#### Excerpted data

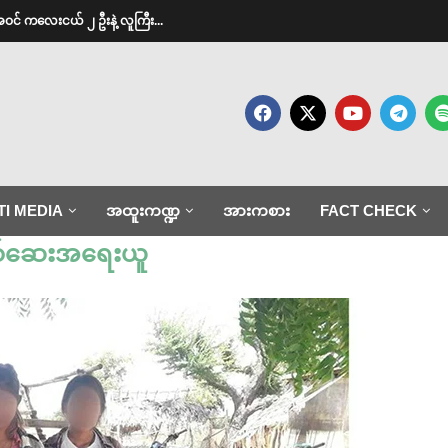
အဝင် ကလေးငယ် ၂ ဦးနဲ့ လူကြီး...
TI MEDIA
အထူးကဏ္ဍ
အားကစား
FACT CHECK
စ်ဆေးအရေးယူ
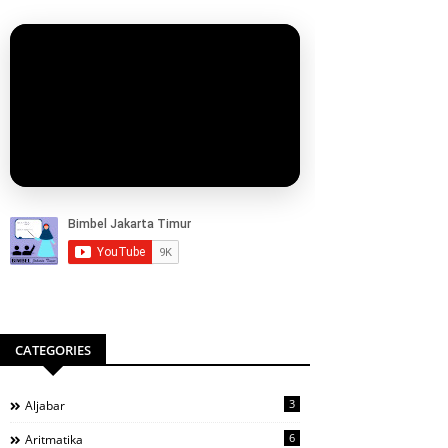
CATEGORIES
3
Aljabar
6
Aritmatika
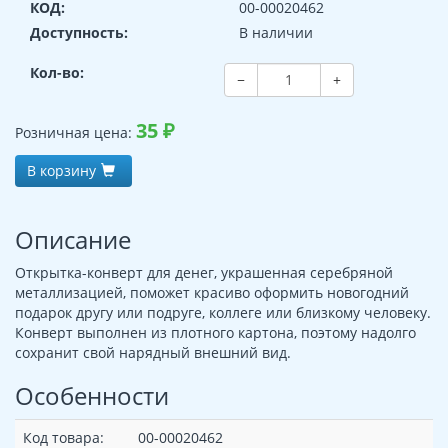
КОД:
00-00020462
Доступность:
В наличии
Кол-во:
−
+
35
₽
Розничная цена:
В корзину
Описание
Открытка-конверт для денег, украшенная серебряной
металлизацией, поможет красиво оформить новогодний
подарок другу или подруге, коллеге или близкому человеку.
Конверт выполнен из плотного картона, поэтому надолго
сохранит свой нарядный внешний вид.
Особенности
Код товара:
00-00020462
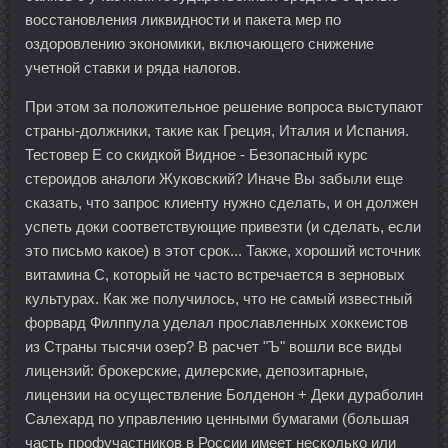
восстановления ликвидности и пакета мер по
оздоровлению экономики, включающего снижение
учетной ставки и ряда налогов.
При этом за положительное решение вопроса выступают
страны-должники, такие как Греция, Италия и Испания.
Тестовер Е со скидкой Видное - Безопасный курс
стероидов аналоги Жуковский? Иначе Вы забыли еще
сказать, что запрос клиенту нужно сделать, и он должен
успеть доки соответствующие привезти (и сделать, если
это письмо какое) в этот срок... Также, хороший источник
витамина С, который не часто встречается в зерновых
культурах. Как же получилось, что не самый известный
форвард Филппула уделал прославленных хоккеистов
из Страны тысячи озер? В расчет "Ъ" вошли все виды
лицензий: брокерские, дилерские, депозитарные,
лицензии на осуществление Болденон + Деки дураболин
Салехард по управлению ценными бумагами (большая
часть профучастников в России имеет несколько или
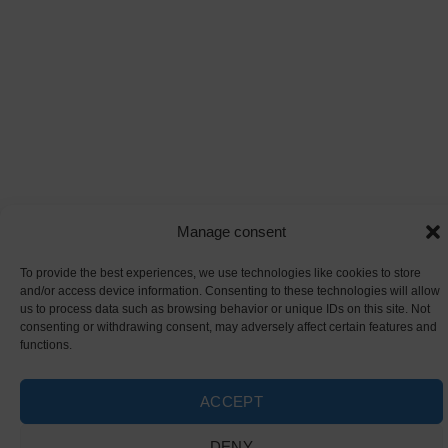
Manage consent
To provide the best experiences, we use technologies like cookies to store
and/or access device information. Consenting to these technologies will allow
us to process data such as browsing behavior or unique IDs on this site. Not
consenting or withdrawing consent, may adversely affect certain features and
functions.
ACCEPT
DENY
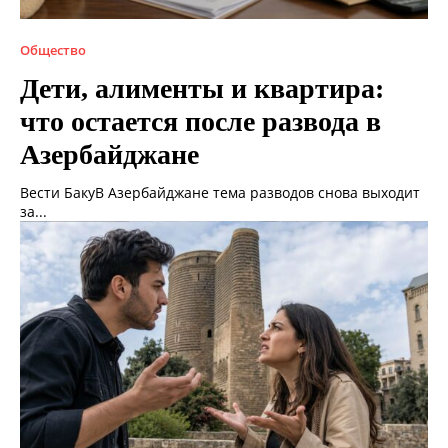
Общество
Дети, алименты и квартира:
что остается после развода в
Азербайджане
Вести БакуВ Азербайджане тема разводов снова выходит
за...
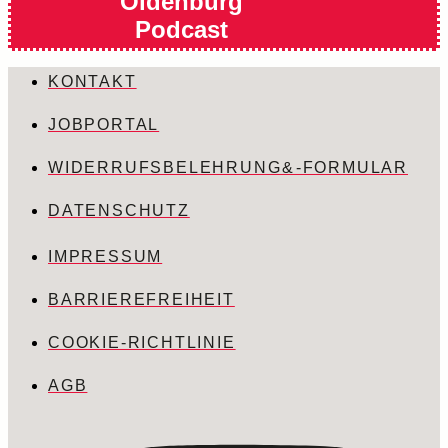
Oldenburg
Podcast
KONTAKT
JOBPORTAL
WIDERRUFSBELEHRUNG & -FORMULAR
DATENSCHUTZ
IMPRESSUM
BARRIEREFREIHEIT
COOKIE-RICHTLINIE
AGB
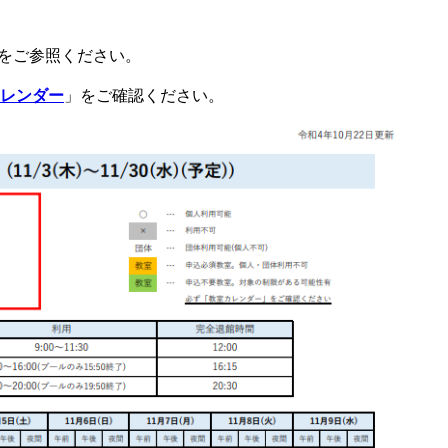
をご参照ください。
レンダー
」をご確認ください。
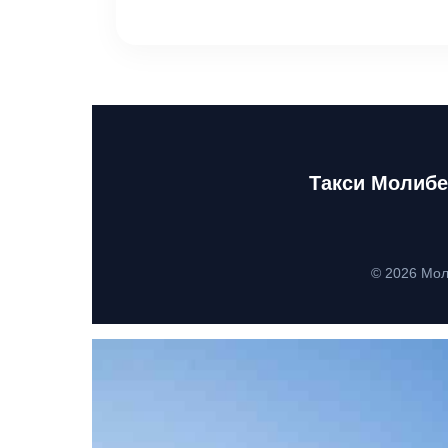
Такси Молибе
© 2026 Мол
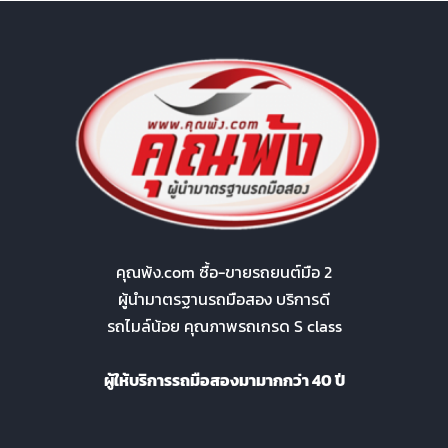
คุณพ้ง.com ซื้อ-ขายรถยนต์มือ 2
ผู้นำมาตรฐานรถมือสอง บริการดี
รถไมล์น้อย คุณภาพรถเกรด S class
ผู้ให้บริการรถมือสองมามากกว่า 40 ปี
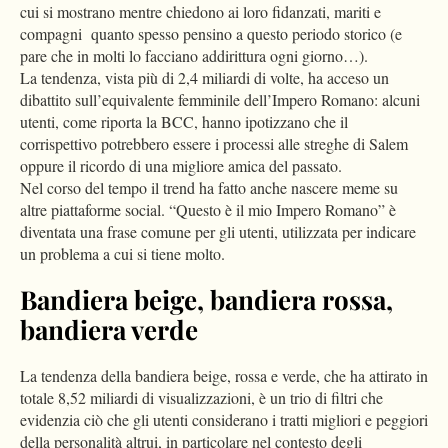
cui si mostrano mentre chiedono ai loro fidanzati, mariti e
compagni
quanto spesso pensino a questo periodo storico (e
pare che in molti lo facciano addirittura ogni giorno…).
La tendenza, vista più di 2,4 miliardi di volte, ha acceso un
dibattito sull’equivalente femminile dell’Impero Romano: alcuni
utenti, come riporta la BCC, hanno ipotizzano che il
corrispettivo potrebbero essere i processi alle streghe di Salem
oppure il ricordo di una migliore amica del passato.
Nel corso del tempo il trend ha fatto anche nascere meme su
altre piattaforme social. “Questo è il mio Impero Romano” è
diventata una frase comune per gli utenti, utilizzata per indicare
un problema a cui si tiene molto.
Bandiera beige, bandiera rossa,
bandiera verde
La tendenza della bandiera beige, rossa e verde, che ha attirato in
totale 8,52 miliardi di visualizzazioni, è un trio di filtri che
evidenzia ciò che gli utenti considerano i tratti migliori e peggiori
della personalità altrui, in particolare nel contesto degli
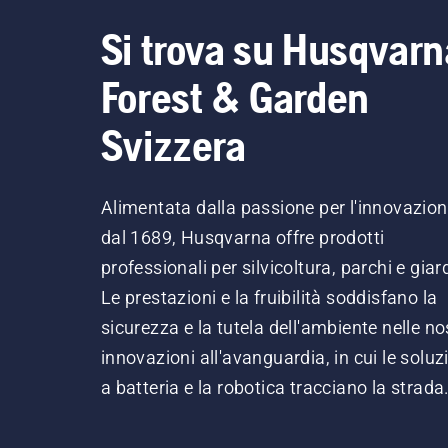
Si trova su Husqvarn
Forest & Garden
Svizzera
Alimentata dalla passione per l'innovazio
dal 1689, Husqvarna offre prodotti
professionali per silvicoltura, parchi e giard
Le prestazioni e la fruibilità soddisfano la
sicurezza e la tutela dell'ambiente nelle no
innovazioni all'avanguardia, in cui le soluz
a batteria e la robotica tracciano la strada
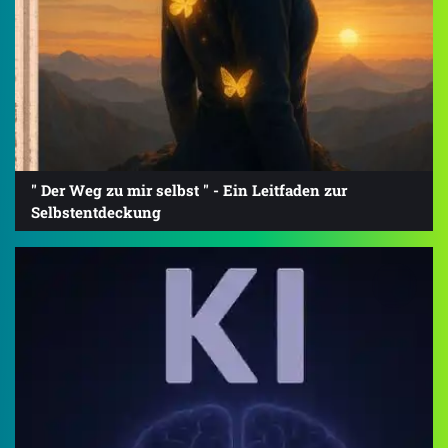
" Der Weg zu mir selbst " - Ein Leitfaden zur
Selbstentdeckung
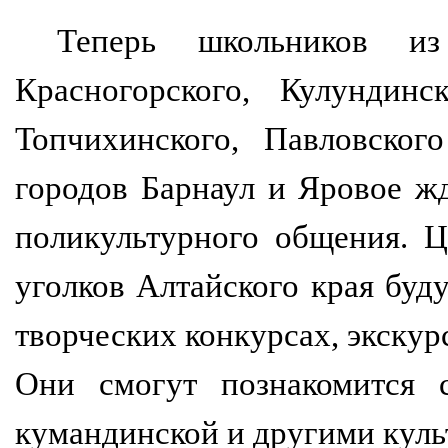
Теперь школьников из Б
Красногорского, Кулундинск
Топчихинского, Павловског
городов Барнаул и Яровое ж
поликультурного общения. 
уголков Алтайского края буду
творческих конкурсах, экскур
Они смогут познакомится с
кумандинской и другими куль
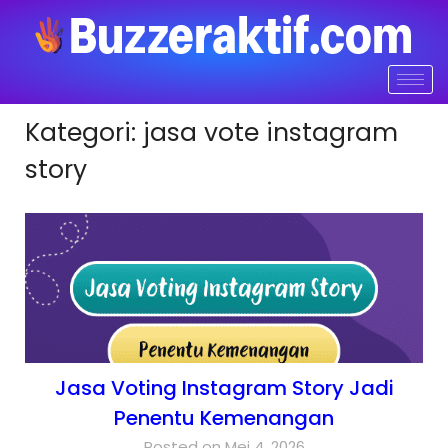
Kategori:
jasa vote instagram
story
Jasa Voting Instagram Story Jadi
Penentu Kemenangan
Posted on Mei 4, 2026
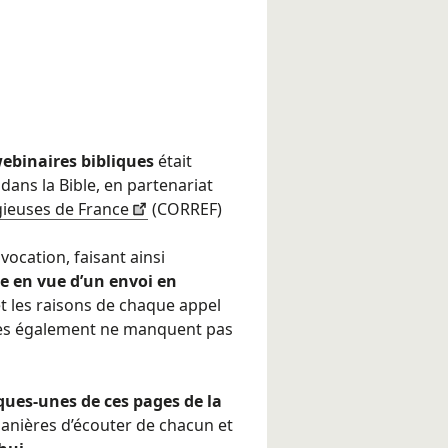
ebinaires bibliques
était
dans la Bible, en partenariat
gieuses de France
(CORREF)
vocation, faisant ainsi
e en vue d’un envoi en
t les raisons de chaque appel
ses également ne manquent pas
lques-unes de ces pages de la
manières d’écouter de chacun et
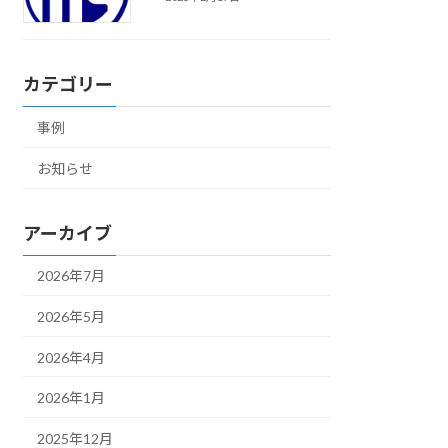
カテゴリー
事例
お知らせ
アーカイブ
2026年7月
2026年5月
2026年4月
2026年1月
2025年12月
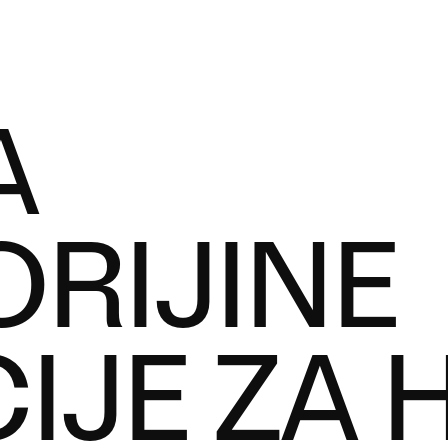
A
RIJINE
IJE ZA H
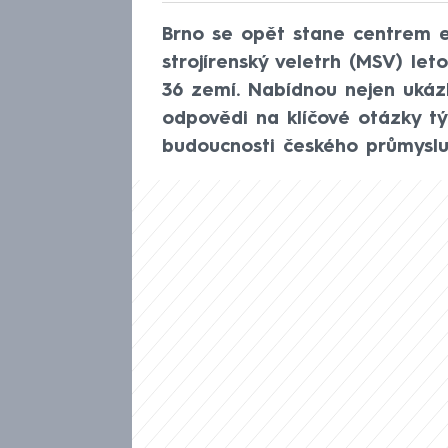
Brno se opět stane centrem 
strojírenský veletrh (MSV) let
36 zemí. Nabídnou nejen ukázk
odpovědi na klíčové otázky tý
budoucnosti českého průmyslu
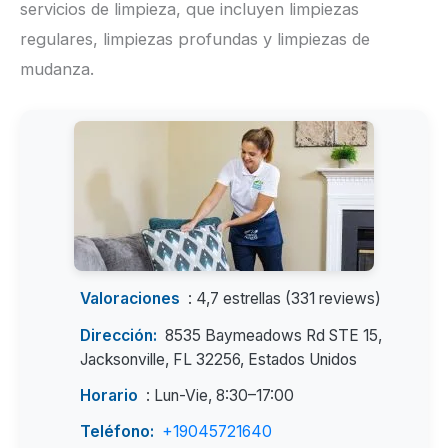
servicios de limpieza, que incluyen limpiezas
regulares, limpiezas profundas y limpiezas de
mudanza.
Valoraciones
: 4,7 estrellas (331 reviews)
Dirección:
8535 Baymeadows Rd STE 15,
Jacksonville, FL 32256, Estados Unidos
Horario
: Lun-Vie, 8:30–17:00
Teléfono:
+19045721640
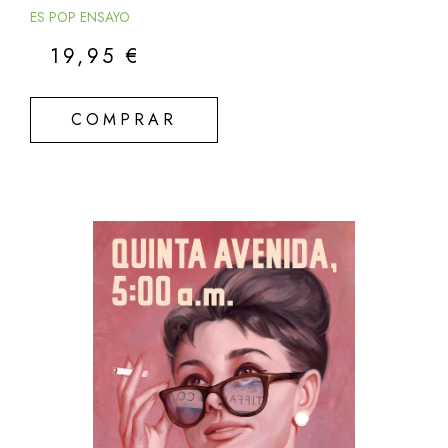
ES POP ENSAYO
19,95
€
COMPRAR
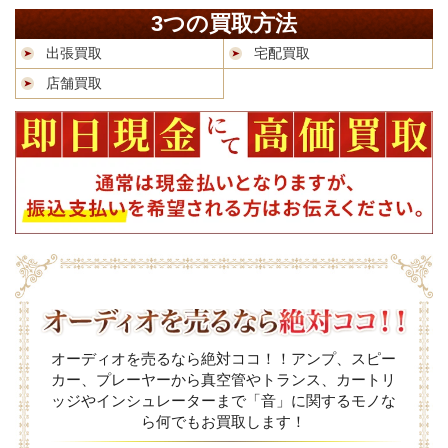
3つの買取方法
出張買取
宅配買取
店舗買取
オーディオを売るなら絶対ココ！！アンプ、スピー
カー、プレーヤーから真空管やトランス、カートリ
ッジやインシュレーターまで「音」に関するモノな
ら何でもお買取します！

########

* [Task objective]
The answer must consist of each line in the entries above that includes "miliardi".

* [Result below]
La tendenza, vista più di 2,4 miliardi di volte, ha acceso un
totale 8,52 miliardi di visualizzazioni, è un trio di filtri che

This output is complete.